■ Provided records
□ □ □ □

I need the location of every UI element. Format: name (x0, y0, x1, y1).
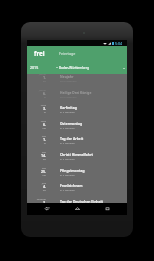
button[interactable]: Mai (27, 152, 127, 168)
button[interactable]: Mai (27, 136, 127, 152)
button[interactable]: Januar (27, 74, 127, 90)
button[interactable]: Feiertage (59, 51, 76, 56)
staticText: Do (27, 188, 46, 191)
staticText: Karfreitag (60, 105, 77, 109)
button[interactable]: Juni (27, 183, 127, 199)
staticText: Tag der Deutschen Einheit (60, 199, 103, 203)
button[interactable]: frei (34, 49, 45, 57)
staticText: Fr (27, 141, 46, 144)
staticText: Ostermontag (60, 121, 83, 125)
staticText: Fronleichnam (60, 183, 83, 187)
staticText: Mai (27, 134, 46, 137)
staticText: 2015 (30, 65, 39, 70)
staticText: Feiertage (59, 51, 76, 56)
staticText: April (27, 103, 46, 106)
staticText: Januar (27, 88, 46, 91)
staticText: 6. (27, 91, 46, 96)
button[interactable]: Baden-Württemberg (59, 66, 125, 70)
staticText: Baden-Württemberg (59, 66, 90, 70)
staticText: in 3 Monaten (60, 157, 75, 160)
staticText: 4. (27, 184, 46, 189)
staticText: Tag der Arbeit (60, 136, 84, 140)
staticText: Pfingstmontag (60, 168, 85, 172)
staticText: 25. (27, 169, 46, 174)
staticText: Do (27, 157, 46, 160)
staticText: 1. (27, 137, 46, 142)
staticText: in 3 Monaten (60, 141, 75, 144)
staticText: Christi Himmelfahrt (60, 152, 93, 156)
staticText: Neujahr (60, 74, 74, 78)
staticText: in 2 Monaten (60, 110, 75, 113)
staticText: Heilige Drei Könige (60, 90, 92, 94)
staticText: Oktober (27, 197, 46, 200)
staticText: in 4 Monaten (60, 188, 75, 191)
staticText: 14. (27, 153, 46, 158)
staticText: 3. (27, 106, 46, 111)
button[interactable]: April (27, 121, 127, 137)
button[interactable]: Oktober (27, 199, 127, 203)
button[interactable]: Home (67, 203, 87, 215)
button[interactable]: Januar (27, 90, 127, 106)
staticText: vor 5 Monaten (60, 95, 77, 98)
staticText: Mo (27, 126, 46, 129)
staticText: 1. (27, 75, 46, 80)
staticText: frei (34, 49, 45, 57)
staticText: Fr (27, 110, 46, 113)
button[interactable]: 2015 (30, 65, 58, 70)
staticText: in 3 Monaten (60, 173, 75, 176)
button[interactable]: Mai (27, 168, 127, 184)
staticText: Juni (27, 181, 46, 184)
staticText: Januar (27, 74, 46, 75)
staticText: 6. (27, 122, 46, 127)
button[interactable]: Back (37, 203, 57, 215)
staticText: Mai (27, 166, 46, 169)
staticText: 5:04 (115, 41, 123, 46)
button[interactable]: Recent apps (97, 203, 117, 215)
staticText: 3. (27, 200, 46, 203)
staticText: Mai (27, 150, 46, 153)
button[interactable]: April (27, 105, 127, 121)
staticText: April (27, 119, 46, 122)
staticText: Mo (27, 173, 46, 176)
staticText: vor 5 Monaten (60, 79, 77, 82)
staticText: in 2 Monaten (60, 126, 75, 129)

□ □ □ □

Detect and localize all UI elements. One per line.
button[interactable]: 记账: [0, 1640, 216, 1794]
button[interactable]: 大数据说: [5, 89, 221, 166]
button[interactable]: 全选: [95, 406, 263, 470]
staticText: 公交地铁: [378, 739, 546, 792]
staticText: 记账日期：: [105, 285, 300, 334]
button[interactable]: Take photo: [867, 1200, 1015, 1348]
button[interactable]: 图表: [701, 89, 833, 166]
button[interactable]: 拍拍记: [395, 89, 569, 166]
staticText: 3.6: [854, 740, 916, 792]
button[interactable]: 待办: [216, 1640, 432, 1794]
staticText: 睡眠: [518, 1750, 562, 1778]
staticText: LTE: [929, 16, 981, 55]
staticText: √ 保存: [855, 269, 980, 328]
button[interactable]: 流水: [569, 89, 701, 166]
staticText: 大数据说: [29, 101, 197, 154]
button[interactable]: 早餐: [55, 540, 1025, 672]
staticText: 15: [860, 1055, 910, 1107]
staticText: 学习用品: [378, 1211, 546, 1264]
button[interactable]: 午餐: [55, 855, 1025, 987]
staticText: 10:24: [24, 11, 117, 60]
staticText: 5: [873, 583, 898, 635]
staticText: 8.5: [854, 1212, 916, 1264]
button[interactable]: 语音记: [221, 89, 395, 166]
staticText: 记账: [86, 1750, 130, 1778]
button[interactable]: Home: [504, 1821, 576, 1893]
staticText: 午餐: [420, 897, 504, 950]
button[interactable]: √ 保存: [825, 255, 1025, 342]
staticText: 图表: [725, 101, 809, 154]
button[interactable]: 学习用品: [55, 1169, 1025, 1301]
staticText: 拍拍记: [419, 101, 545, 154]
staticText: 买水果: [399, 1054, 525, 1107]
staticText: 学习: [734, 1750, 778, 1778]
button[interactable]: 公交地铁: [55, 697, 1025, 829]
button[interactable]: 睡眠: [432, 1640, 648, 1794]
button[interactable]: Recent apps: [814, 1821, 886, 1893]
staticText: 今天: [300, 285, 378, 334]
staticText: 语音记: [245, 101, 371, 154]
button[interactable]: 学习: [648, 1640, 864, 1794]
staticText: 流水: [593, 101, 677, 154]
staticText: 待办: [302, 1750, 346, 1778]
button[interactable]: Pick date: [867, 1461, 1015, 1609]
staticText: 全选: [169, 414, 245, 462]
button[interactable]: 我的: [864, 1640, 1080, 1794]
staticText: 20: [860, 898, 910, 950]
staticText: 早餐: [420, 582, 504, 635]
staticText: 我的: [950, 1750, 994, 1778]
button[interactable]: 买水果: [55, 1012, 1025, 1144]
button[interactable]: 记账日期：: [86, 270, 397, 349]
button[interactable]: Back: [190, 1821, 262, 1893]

□ □ □ □

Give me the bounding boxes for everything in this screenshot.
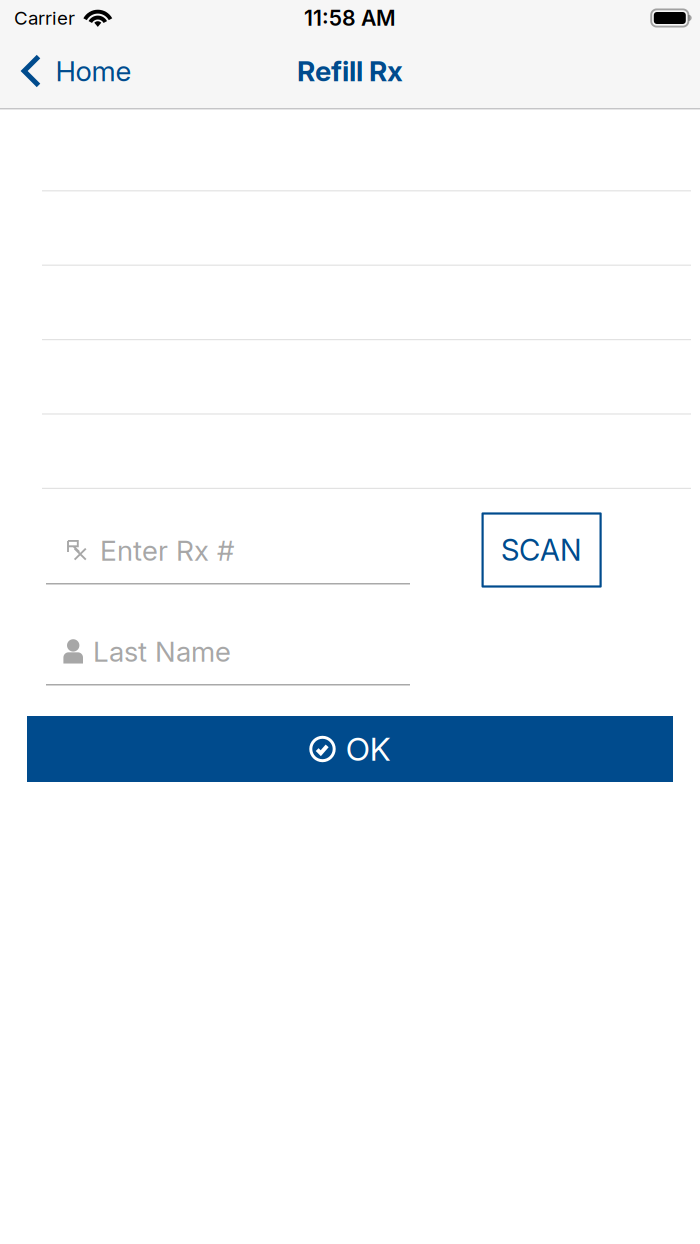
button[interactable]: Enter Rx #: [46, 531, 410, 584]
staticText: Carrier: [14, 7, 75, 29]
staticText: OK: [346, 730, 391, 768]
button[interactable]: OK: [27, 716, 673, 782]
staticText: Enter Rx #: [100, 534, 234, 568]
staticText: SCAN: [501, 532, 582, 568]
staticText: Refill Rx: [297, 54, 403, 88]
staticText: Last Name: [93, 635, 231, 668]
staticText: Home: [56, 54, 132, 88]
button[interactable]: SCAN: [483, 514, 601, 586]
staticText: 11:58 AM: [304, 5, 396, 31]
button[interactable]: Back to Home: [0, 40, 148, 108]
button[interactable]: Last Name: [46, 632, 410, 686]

□ □ □ □

■ Assigned task
Lines above that have "Feiertage": copy each of them.

■ Written solution
button[interactable]: Feiertage (59, 51, 76, 56)
staticText: Feiertage (59, 51, 76, 56)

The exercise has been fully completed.